Until quite recently, we believed we had a bit of a clinical problem when treating cats for arthritis when they had evidence of kidney disease.
The most common class of drug for treating arthritis in pets are a class of drug called “Non-Steroidal Anti-Inflammatory Drugs (NSAIDs). These NSAIDs are very effective anti-inflammatories and pain killers, but can have some side-effects elsewhere in the body including the kidneys.
We used to believe that the effects on the kidneys would mean that any cat with evidence of kidney disease (which is diagnosed with a combination of clinical signs such as increased drinking and urination, blood and urine tests) couldn’t have these medications due to the risk of significant kidney damage, so our treatment of arthritis for cats was very limited.
A recent study has now been published that proves these NSAIDs are just as safe regardless of whether the cat has evidence of kidney disease ore not, and even cats with advanced kidney failure could still be treated safely and effectively with NSAIDs. Cats treated with NSAID’s, even if they had severe kidney disease on averaged lived at least as long as those cats which were not treated with NSAIDs. Many cats even had apparent improved kidney function following NSAID use.
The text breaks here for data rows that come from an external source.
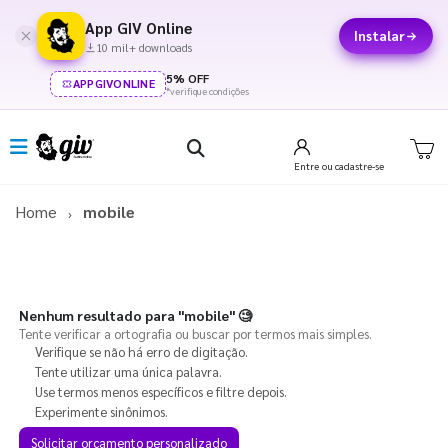
App GIV Online
Instalar
10 mil+ downloads
5% OFF
APPGIVONLINE
*verifique condições
Entre
ou cadastre-se
Home
mobile
Nenhum resultado para
"mobile"
🧐
Tente verificar a ortografia ou buscar por termos mais simples.
Verifique se não há erro de digitação.
Tente utilizar uma única palavra.
Use termos menos específicos e filtre depois.
Experimente sinônimos.
Solicitar orçamento personalizado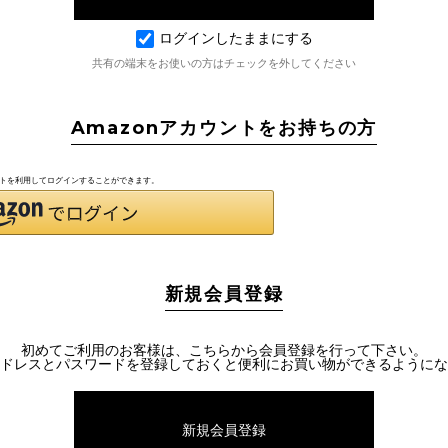
ログインしたままにする
共有の端末をお使いの方はチェックを外してください
Amazonアカウントをお持ちの方
ウントを利用してログインすることができます。
新規会員登録
初めてご利用のお客様は、こちらから会員登録を行って下さい。
ドレスとパスワードを登録しておくと便利にお買い物ができるようにな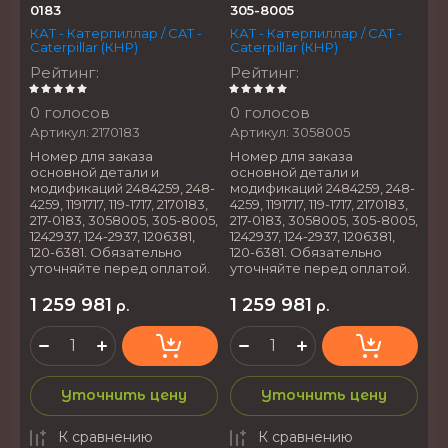
0183
305-8005
КАТ - Катерпиллар / CAT -
КАТ - Катерпиллар / CAT -
Caterpillar (КНР)
Caterpillar (КНР)
Рейтинг
:
Рейтинг
:
0 голосов
0 голосов
Артикул:
2170183
Артикул:
3058005
Номер для заказа
Номер для заказа
основной детали и
основной детали и
модификаций 2484259, 248-
модификаций 2484259, 248-
4259, 1191717, 119-1717, 2170183,
4259, 1191717, 119-1717, 2170183,
217-0183, 3058005, 305-8005,
217-0183, 3058005, 305-8005,
1242937, 124-2937, 1206381,
1242937, 124-2937, 1206381,
120-6381. Обязательно
120-6381. Обязательно
уточняйте перед оплатой.
уточняйте перед оплатой.
1 259 981
1 259 981
р.
р.
Уточнить цену
Уточнить цену
К сравнению
К сравнению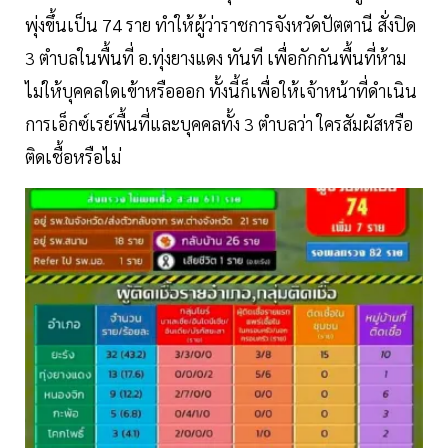
พุ่งขึ้นเป็น 74 ราย ทำให้ผู้ว่าราชการจังหวัดปัตตานี สั่งปิด
3 ตำบลในพื้นที่ อ.ทุ่งยางแดง ทันที เพื่อกักกันพื้นที่ห้าม
ไม่ให้บุคคลใดเข้าหรือออก ทั้งนี้ก็เพื่อให้เจ้าหน้าที่ดำเนิน
การเอ็กซ์เรย์พื้นที่และบุคคลทั้ง 3 ตำบลว่า ใครสัมผัสหรือ
ติดเชื้อหรือไม่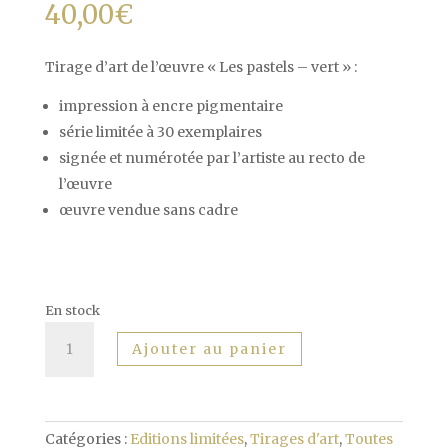
40,00
€
Tirage d’art de l’œuvre « Les pastels – vert » :
impression à encre pigmentaire
série limitée à 30 exemplaires
signée et numérotée par l’artiste au recto de
l’œuvre
œuvre vendue sans cadre
En stock
quantité
Ajouter au panier
de
Les
pastels
-
Catégories :
Editions limitées
,
Tirages d'art
,
Toutes
vert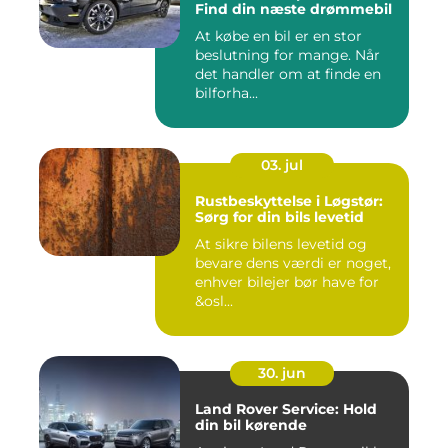
Find din næste drømmebil
At købe en bil er en stor
beslutning for mange. Når
det handler om at finde en
bilforha...
03. jul
Rustbeskyttelse i Løgstør:
Sørg for din bils levetid
At sikre bilens levetid og
bevare dens værdi er noget,
enhver bilejer bør have for
&osl...
30. jun
Land Rover Service: Hold
din bil kørende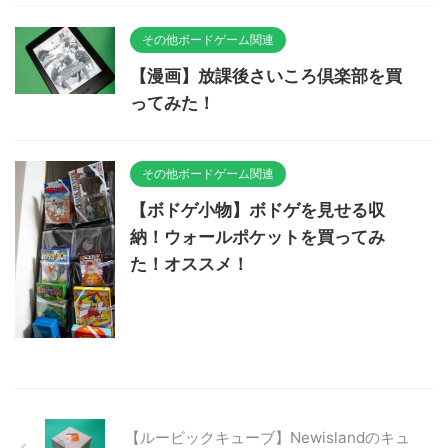
その他ボードゲーム関連
【漫画】放課後さいころ倶楽部を買
ってみた！
その他ボードゲーム関連
【ボドゲ小物】ボドゲを見せる収
納！ウォールポケットを買ってみ
た！オススメ！
【ルービックキューブ】Newislandのキュ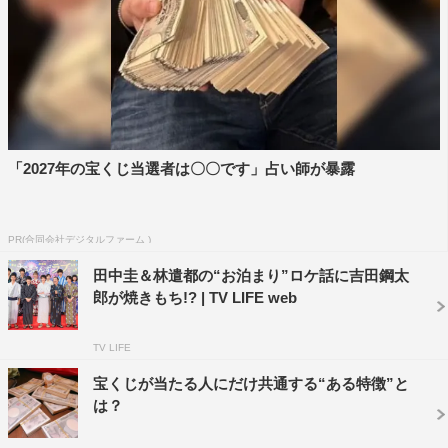
いものにしたいという気持ちがありましたので、どんな作
品になるだろう？どんな台本が上がってくるんだろう？と
少し心配していたのですが、台本はすごく面白いし、もの
すごく良いチームワークでやはり「おっさんずラブ」の世
界はすごいなと思いながら日々撮影しております。必ず楽
しんでいただける作品になると思います。
「2027年の宝くじ当選者は〇〇です」占い師が暴露
＜林遣都（牧凌太役）コメント＞
PR(合同会社デジタルファーム )
ドラマの後にさまざまな事が起きて映画のストーリーにつ
田中圭＆林遣都の“お泊まり”ロケ話に吉田鋼太
ながっていくのですが、牧はドラマの最後から変化してい
郎が焼きもち!? | TV LIFE web
るんです。その変化のきっかけになるのが、沢村さんが演
じる狸穴さんです。
TV LIFE
僕も連続ドラマから入った時、その前の単発ドラマでみん
宝くじが当たる人にだけ共通する“ある特徴”と
なのチームワークが出来上がっていて不安もありましたの
は？
で、志尊君の気持ちはよく分かりました。でも（田中）圭
君が先頭となってみんなを引っ張ってくれていますし、気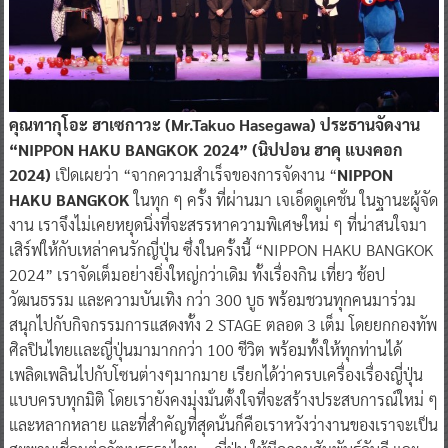
คุณทากุโอะ ฮาเซกาวะ (Mr.Takuo Hasegawa) ประธานจัดงาน
“NIPPON HAKU BANGKOK 2024” (นิปปอน ฮาคุ แบงคอก
2024)
เปิดเผยว่า “จากความสำเร็จของการจัดงาน “
NIPPON
HAKU BANGKOK
ในทุก ๆ ครั้ง ที่ผ่านมา เจเอ็ดดูเคชั่น ในฐานะผู้จัด
งาน เราจึงไม่เคยหยุดนิ่งที่จะสรรหาความพิเศษใหม่ ๆ ที่น่าสนใจมา
เสิร์ฟให้กับเหล่าคนรักญี่ปุ่น ซึ่งในครั้งนี้ “NIPPON HAKU BANGKOK
2024” เราจัดเต็มอย่างยิ่งใหญ่กว่าเดิม ทั้งเรื่องกิน เที่ยว ช้อป
วัฒนธรรม และความบันเทิง กว่า 300 บูธ พร้อมชวนทุกคนมาร่วม
สนุกไปกับกิจกรรมการแสดงทั้ง 2 STAGE ตลอด 3 เต็ม โดยยกกองทัพ
ศิลปินไทยเเละญี่ปุ่นมามากกว่า 100 ชีวิต พร้อมทั้งให้ทุกท่านได้
เพลิดเพลินไปกับโซนต่างๆมากมาย เรียกได้ว่าครบเครื่องเรื่องญี่ปุ่น
แบบครบทุกมิติ โดยเรายังคงมุ่งมั่นตั้งใจที่จะสร้างประสบการณ์ใหม่ ๆ
และหลากหลาย และที่สำคัญที่สุดนั่นก็คือเราหวังว่างานของเราจะเป็น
We believe this apparent safety comes about for several reasons. Firstly and most importantly, the cats feel better in themselves so move around more, and are more likely to eat and drink normally because it doesn’t hurt to walk to the bowl. There is also some evidence to suggest chronic kidney disease in cats is due at least partly to a low grade inflammatory condition. These NSAIDs block inflammation, so may help with the health of the kidneys themselves.
So what does this mean for your cat? If your cat has signs of arthritis, which might include grooming itself less, being less active or not interacting with you as much as before, we now know we can use these NSAIDs safely regardless of whether they have kidney disease or not.